2-1311/4 | 2-1311/4 |
11 FÉVRIER 2003
Le Sénat,
A. constatant qu'au cours de la Seconde Guerre mondiale, 29 940 juifs ont été déportés du territoire du Royaume de Belgique, y compris les territoires des cantons d'Eupen, Malmédy et de Saint-Vith annexés le 10 mai 1940 par le Reich allemand, par l'autorité occupante;
B. constatant que ce chiffre constitue près de la moitié de la population des juifs qui résidaient en Belgique au 10 mai 1940;
C. constatant que presque tous les déportés juifs sont morts dans les camps de concentration et d'extermination;
D. constatant que des autorités belges ont parfois été impliquées dans l'identification des juifs et/ou dans les déportations;
E. constatant, par exemple, que la première déportation des juifs de Belgique n'incombe pas à l'occupant, mais qu'elle est le fait de l'État belge encore indépendant qui arrête puis déporte dans les jours qui suivent le 10 mai 1940 des juifs du Grand Reich allemand; que des rafles ont eu lieu à Anvers au cours de l'été 1942 avec la participation de policiers belges, que des administrations communales ont procédé à des distributions d'étoiles jaunes imposées, par l'occupant;
F. constatant que plus d'un demi siècle après les faits, le temps est venu d'engager un débat démocratique sur les responsabilités éventuelles d'autorités belges dans ces événements;
G. constatant que la population belge a généralement une connaissance insuffisante de ces événements;
H. considérant que les générations futures ont droit à ce débat;
I. prenant acte du rapport final de la Commission d'étude sur le sort des biens des membres de la communauté juive de Belgique spoliés ou délaissés pendant la guerre de 1940-1945;
J. prenant acte des déclarations du premier ministre Guy Verhofstadt lors de la « journée du martyr juif de Belgique », le 6 octobre 2002;
K. reconnaissant les terribles souffrances subies par les juifs résidant en Belgique pendant cette période;
L. reconnaissant qu'il y a eu des faits de collaboration avec l'autorité occupante en Belgique;
M. reconnaissant que ces faits et ces souffrances font partie d'un passé historique douloureux et qu'il convient que la société s'en souvienne, notamment, pour prévenir la résurgence de tels actes,
1. demande au gouvernement de confier au Centre d'Études et de Documentation Guerre et Sociétés contemporaines (CEGES) la réalisation d'une étude scientifique sur la participation éventuelle d'autorités belges à l'identification, aux persécutions et à la déportation des juifs en Belgique pendant la Seconde Guerre mondiale, et de mettre, pour ce faire, les moyens nécessaires à la disposition du CEGES. Le but de cette étude est d'obtenir, dans un délai de deux ans, une connaissance détaillée des faits et de leur contexte, même si ceux-ci concernent les périodes d'avant-guerre et d'après-guerre. À cette fin, le CEGES devra notamment établir les principaux faits susceptibles d'éclairer l'attitude des autorités belges concernant les événements suivants :
a) le déplacement dès le 10 mai 1940 d'un nombre important de juifs étrangers vers la France;
b) l'application des ordonnances de l'autorité occupante concernant les juifs;
c) la constitution d'un registre de juifs;
d) la distribution et le port de l'étoile jaune;
e) les concentrations et déportations de juifs;
e) la manière dont cette participation éventuelle a été prise en compte durant la répression d'après-guerre.

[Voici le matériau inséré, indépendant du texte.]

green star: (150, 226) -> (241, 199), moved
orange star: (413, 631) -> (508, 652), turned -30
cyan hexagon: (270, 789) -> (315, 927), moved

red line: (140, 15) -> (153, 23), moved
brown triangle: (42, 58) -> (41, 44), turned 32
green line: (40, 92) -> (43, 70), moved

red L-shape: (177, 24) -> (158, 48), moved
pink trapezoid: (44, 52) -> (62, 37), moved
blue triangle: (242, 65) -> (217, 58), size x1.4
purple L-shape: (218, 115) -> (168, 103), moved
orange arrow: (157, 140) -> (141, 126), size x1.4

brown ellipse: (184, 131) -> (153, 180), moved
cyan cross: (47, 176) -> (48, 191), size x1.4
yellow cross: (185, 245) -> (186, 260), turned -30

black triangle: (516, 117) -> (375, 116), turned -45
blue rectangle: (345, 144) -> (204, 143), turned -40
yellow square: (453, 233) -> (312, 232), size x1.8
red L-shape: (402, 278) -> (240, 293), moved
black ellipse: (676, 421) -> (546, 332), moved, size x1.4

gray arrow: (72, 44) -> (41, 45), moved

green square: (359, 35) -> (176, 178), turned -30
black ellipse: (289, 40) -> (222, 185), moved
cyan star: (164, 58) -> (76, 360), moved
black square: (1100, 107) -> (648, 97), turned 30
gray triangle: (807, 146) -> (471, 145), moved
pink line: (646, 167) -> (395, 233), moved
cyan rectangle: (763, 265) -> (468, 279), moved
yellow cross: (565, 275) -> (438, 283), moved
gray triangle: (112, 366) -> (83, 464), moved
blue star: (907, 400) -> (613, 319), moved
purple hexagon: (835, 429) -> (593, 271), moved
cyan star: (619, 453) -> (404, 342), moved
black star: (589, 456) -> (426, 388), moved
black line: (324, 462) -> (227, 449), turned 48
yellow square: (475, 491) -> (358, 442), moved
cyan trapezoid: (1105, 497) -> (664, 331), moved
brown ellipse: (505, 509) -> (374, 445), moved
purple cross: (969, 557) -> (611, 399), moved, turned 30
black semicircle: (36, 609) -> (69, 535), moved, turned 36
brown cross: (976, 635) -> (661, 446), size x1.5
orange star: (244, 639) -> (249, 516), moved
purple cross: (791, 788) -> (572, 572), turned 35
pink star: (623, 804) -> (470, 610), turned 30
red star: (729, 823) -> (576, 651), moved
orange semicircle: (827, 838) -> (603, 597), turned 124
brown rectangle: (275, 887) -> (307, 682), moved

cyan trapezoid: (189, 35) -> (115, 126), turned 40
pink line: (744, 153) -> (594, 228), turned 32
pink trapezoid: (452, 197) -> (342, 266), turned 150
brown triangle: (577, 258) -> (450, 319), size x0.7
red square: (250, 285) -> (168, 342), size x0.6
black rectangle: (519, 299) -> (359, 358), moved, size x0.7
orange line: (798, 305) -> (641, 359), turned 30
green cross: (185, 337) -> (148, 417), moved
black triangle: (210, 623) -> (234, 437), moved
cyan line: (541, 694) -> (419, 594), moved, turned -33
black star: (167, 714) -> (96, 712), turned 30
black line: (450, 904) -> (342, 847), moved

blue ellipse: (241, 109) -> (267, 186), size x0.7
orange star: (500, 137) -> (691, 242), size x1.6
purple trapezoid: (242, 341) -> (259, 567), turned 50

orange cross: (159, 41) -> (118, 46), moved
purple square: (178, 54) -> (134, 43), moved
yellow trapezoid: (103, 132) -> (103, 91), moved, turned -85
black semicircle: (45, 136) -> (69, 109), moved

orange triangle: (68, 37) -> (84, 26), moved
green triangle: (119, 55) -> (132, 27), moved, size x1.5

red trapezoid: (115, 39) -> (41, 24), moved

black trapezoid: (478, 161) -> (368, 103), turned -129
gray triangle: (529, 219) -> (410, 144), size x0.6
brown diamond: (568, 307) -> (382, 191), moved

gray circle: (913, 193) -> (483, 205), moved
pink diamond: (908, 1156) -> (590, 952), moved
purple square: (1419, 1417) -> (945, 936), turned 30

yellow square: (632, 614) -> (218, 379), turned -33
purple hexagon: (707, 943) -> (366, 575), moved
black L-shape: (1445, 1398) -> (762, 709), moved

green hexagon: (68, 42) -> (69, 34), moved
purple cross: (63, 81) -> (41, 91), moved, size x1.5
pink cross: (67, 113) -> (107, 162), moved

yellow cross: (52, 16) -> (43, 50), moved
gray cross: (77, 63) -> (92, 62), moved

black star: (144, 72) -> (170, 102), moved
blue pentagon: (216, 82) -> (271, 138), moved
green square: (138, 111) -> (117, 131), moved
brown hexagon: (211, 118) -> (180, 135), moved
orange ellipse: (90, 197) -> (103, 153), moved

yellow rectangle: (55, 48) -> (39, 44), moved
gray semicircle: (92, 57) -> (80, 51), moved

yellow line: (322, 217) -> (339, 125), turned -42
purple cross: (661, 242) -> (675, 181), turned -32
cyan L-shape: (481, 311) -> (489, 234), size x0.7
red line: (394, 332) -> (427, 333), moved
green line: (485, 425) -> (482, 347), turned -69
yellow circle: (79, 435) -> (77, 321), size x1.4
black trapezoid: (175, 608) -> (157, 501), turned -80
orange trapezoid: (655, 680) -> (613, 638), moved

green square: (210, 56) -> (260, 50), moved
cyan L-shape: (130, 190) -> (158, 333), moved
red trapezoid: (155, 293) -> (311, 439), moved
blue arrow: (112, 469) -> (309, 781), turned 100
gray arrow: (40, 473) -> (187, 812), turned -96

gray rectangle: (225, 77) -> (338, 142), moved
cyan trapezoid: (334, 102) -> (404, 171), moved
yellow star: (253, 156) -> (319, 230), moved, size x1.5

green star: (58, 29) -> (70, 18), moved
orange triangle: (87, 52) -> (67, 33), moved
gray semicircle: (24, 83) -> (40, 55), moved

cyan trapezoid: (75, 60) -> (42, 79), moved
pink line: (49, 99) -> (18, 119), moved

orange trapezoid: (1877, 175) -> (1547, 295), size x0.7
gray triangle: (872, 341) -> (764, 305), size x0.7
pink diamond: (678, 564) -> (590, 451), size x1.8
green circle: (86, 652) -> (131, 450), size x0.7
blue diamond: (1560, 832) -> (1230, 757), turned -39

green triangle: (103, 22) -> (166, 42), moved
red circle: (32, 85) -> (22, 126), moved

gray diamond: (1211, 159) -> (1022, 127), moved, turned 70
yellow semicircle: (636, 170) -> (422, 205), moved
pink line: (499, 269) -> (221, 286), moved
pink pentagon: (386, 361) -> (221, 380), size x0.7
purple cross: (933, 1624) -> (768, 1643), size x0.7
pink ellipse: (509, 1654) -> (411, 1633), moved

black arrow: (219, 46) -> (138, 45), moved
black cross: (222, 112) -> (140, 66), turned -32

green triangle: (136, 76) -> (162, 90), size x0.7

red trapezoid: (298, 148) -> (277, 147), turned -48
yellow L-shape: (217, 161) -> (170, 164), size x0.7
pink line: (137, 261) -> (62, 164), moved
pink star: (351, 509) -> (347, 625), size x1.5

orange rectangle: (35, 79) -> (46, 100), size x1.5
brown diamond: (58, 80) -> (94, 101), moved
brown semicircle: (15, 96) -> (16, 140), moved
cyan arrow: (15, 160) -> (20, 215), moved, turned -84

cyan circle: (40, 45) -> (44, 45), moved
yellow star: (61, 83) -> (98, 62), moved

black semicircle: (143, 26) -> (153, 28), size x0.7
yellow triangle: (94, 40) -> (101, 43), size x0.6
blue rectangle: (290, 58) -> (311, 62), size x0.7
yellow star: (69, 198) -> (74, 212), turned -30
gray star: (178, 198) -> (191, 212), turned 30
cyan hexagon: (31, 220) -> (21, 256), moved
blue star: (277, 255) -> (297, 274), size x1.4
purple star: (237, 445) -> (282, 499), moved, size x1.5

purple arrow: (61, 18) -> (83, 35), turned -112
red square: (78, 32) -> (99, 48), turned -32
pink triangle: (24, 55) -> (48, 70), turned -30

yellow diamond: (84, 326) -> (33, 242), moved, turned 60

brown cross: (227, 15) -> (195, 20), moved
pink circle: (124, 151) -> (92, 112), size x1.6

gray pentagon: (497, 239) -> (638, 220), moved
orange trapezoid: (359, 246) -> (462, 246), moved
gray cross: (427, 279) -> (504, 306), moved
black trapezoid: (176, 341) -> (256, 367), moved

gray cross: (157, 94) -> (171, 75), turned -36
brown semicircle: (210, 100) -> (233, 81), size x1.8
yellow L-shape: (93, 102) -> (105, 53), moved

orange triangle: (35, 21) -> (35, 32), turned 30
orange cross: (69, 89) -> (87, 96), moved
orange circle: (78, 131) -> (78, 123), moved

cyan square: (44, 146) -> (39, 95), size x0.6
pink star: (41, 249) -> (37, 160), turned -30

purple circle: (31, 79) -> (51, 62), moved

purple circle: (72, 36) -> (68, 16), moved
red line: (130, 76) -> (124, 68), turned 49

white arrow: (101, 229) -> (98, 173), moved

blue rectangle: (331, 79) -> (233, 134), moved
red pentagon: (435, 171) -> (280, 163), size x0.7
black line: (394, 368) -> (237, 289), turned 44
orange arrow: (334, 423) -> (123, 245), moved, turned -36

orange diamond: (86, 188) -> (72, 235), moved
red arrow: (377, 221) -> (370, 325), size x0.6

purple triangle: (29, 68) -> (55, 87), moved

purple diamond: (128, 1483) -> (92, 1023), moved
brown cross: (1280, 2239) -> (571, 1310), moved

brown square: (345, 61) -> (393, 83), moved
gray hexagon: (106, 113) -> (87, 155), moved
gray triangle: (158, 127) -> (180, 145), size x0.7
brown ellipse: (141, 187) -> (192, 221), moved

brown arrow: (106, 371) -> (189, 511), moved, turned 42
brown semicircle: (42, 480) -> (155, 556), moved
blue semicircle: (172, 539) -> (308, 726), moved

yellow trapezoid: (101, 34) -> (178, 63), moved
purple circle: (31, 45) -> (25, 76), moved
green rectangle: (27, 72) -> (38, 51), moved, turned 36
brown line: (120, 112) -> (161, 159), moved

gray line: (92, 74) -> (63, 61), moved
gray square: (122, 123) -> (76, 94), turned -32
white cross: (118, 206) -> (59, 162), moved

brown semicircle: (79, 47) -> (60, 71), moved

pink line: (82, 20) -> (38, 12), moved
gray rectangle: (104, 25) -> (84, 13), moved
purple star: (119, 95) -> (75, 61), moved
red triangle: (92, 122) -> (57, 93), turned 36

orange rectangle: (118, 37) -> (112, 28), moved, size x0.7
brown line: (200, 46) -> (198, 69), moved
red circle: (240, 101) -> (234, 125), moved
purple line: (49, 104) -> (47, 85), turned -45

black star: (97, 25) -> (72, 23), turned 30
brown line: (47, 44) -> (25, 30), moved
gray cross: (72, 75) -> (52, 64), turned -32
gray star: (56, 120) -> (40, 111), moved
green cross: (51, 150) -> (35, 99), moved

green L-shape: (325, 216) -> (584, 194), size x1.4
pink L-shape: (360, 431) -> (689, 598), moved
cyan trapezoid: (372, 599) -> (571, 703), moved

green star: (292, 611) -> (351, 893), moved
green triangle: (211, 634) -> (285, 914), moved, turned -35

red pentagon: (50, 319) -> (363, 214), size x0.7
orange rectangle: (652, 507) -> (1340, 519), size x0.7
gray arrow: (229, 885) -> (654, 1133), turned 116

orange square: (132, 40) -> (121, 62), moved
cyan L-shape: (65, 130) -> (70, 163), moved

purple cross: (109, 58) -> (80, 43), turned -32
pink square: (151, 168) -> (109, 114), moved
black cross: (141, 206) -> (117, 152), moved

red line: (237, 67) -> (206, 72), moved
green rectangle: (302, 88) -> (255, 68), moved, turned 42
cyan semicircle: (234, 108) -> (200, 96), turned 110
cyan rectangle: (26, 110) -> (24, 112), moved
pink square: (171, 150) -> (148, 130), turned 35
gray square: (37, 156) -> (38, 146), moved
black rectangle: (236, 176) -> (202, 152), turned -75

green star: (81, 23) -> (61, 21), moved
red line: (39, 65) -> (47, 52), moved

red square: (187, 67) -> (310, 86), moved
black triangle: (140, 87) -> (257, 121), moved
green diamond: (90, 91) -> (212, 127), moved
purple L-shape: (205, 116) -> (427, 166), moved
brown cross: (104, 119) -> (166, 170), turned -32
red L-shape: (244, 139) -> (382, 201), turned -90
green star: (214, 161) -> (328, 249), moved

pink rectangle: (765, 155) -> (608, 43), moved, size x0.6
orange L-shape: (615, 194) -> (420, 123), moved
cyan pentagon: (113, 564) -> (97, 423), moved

Cette étude portera notamment aussi bien sur l'attitude du gouvernement en exil à Londres, que sur celle des secrétaires généraux, des services de l'administration centrale, des autorités judiciaires et des autorités provinciales et communales.
Le rapport devra également établir une liste des recherches qui reste à établir afin de faire progresser la recherche sur le génocide des juifs de Belgique;
2. demande au CEGES, nonobstant son droit de saisir, à tout moment, le Sénat des problèmes qu'il rencontre dans ses recherches, de présenter au terme d'un délai d'un an, à cette assemblée un rapport sur l'état d'avancement de ses travaux;
3. recommande que lorsque ce rapport préliminaire sera publié, soit instaurée, si nécessaire, au Sénat une commission d'enquête parlementaire avec la mission :
a) de mener un débat sur les responsabilités éventuelles d'autorités belges dans l'identification, les persécutions et les déportations des juifs en Belgique;
b) de faire des recommandations et propositions aux Communautés sur les faits qu'il serait souhaitable de transmettre aux générations futures à travers l'enseignement secondaire afin de contribuer à la mémoire du génocide des juifs en Belgique et à la prévention du génocide et des autres crimes contre l'humanité.